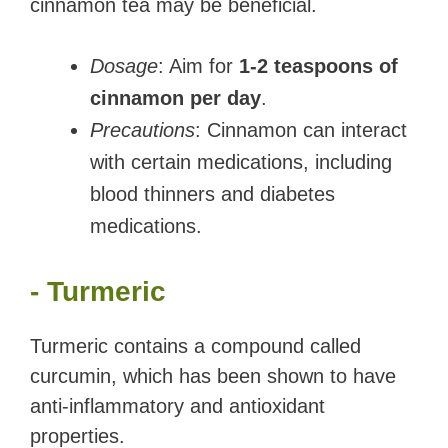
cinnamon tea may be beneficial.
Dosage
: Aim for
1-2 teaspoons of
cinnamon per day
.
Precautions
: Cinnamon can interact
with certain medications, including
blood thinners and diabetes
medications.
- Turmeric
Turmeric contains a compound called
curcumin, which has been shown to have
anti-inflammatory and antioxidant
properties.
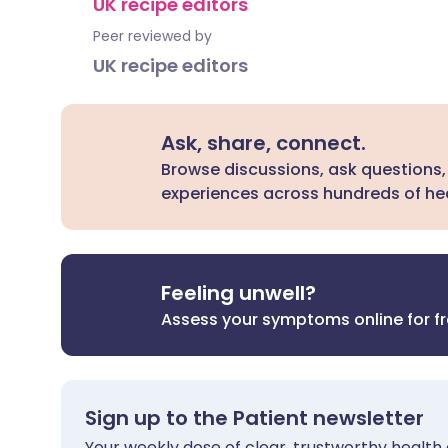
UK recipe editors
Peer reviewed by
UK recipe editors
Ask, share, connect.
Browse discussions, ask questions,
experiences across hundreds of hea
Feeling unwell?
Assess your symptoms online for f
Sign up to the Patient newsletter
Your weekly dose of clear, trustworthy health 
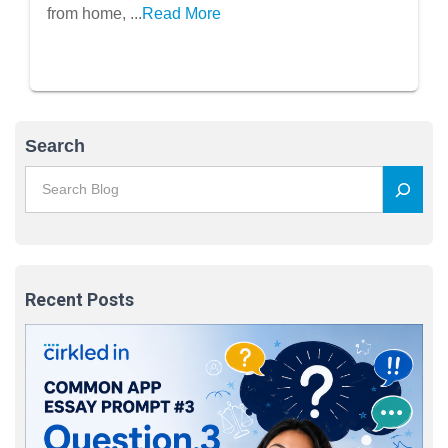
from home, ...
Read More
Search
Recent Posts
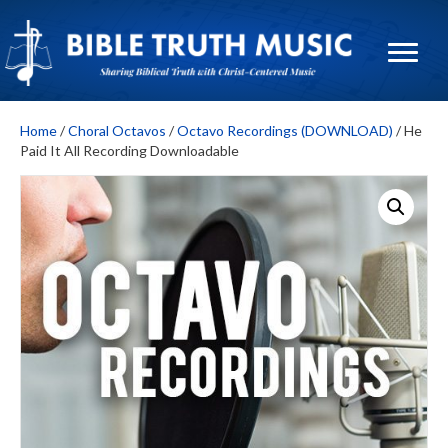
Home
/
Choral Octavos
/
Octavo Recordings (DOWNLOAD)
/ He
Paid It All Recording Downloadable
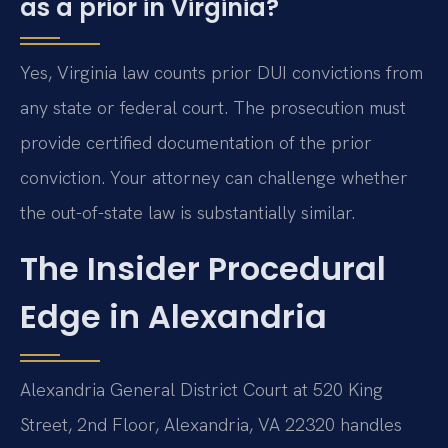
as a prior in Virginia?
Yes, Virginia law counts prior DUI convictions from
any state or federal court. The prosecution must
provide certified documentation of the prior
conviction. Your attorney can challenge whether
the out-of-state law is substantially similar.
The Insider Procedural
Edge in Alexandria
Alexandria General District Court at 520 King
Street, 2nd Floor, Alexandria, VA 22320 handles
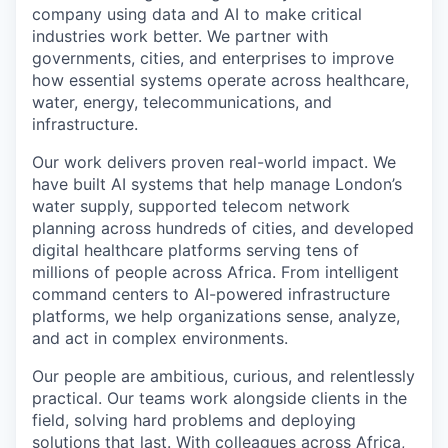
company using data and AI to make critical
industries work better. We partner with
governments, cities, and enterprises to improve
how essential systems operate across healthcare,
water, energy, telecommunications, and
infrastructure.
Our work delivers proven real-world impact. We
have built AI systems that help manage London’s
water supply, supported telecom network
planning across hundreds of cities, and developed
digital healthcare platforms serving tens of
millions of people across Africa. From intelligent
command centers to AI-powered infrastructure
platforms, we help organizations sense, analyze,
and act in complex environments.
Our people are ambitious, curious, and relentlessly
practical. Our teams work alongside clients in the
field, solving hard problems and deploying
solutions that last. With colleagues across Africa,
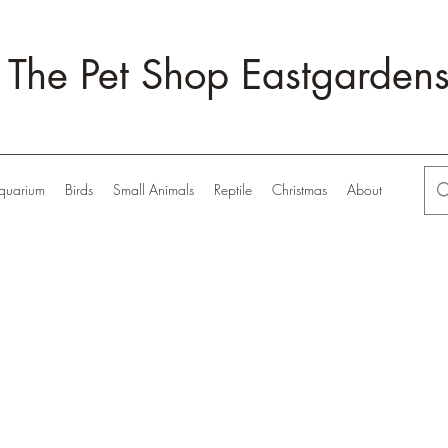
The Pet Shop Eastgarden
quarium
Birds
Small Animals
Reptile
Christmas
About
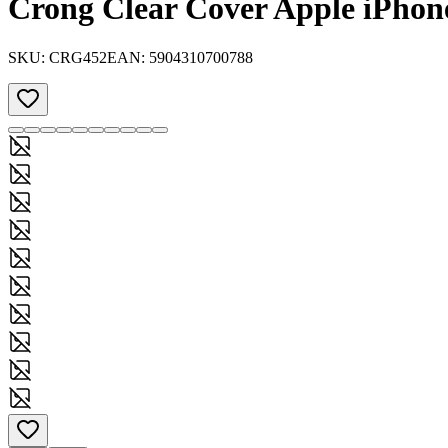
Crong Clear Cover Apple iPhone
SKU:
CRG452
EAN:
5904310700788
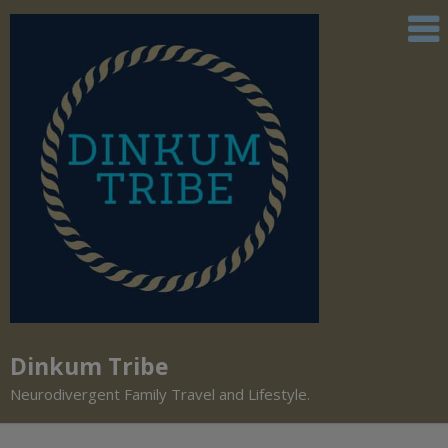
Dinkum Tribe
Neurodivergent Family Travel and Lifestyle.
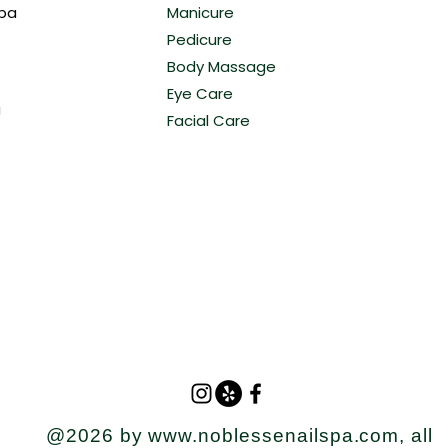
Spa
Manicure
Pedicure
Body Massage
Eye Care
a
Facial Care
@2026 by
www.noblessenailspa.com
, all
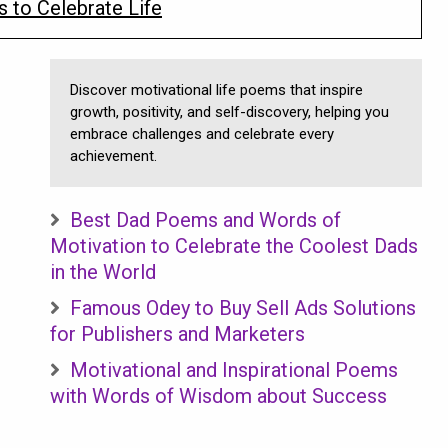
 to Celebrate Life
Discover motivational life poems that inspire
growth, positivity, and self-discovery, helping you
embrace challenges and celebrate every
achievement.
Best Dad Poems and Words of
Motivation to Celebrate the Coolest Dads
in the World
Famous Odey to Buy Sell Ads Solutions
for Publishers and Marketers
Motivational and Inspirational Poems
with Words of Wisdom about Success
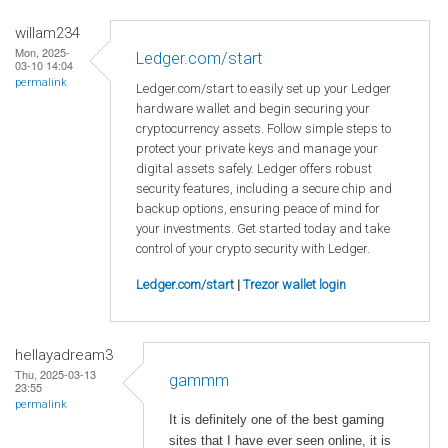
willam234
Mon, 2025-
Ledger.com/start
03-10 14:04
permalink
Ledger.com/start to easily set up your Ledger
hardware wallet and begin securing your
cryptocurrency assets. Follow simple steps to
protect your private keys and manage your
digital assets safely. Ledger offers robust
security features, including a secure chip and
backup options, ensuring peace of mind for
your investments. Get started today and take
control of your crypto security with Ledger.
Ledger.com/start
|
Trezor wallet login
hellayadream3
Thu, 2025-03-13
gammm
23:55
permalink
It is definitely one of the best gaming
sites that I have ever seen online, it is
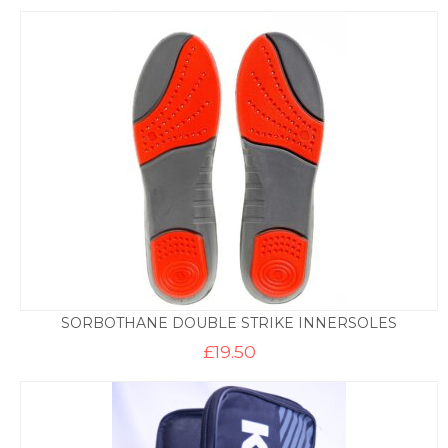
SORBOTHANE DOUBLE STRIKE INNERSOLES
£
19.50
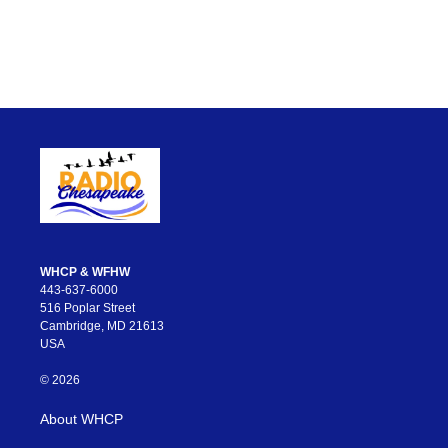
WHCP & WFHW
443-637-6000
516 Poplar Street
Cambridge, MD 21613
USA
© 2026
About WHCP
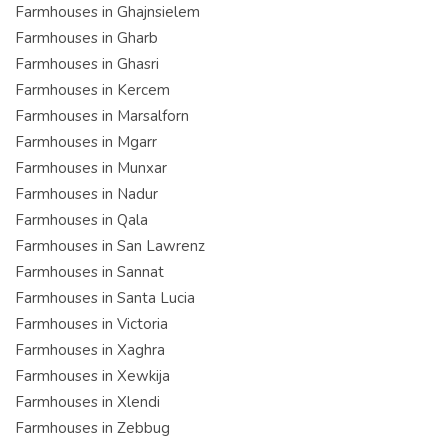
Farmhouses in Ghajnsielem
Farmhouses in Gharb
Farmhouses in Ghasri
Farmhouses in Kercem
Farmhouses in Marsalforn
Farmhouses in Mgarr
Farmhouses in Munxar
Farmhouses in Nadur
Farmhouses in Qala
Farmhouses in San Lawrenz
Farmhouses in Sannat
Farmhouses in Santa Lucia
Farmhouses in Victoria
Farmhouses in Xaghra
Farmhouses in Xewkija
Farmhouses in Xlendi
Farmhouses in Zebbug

* [Task statement] Can the lines from the start of the records through the line with "Paid It All Recording Downloadable" be given again exactly, with the pictures left out?

* [Answer to this problem]
cinnamon tea may be beneficial.
Dosage
: Aim for
1-2 teaspoons of
cinnamon per day
.
Precautions
: Cinnamon can interact
with certain medications, including
blood thinners and diabetes
medications.
- Turmeric
Turmeric contains a compound called
curcumin, which has been shown to have
anti-inflammatory and antioxidant
properties.
UK recipe editors
Peer reviewed by
UK recipe editors
Ask, share, connect.
Browse discussions, ask questions,
experiences across hundreds of hea
Feeling unwell?
Assess your symptoms online for f
Sign up to the Patient newsletter
Your weekly dose of clear, trustworthy health 
from home, ...
Read More
Search
Recent Posts
Home
/
Choral Octavos
/
Octavo Recordings (DOWNLOAD)
/ He
Paid It All Recording Downloadable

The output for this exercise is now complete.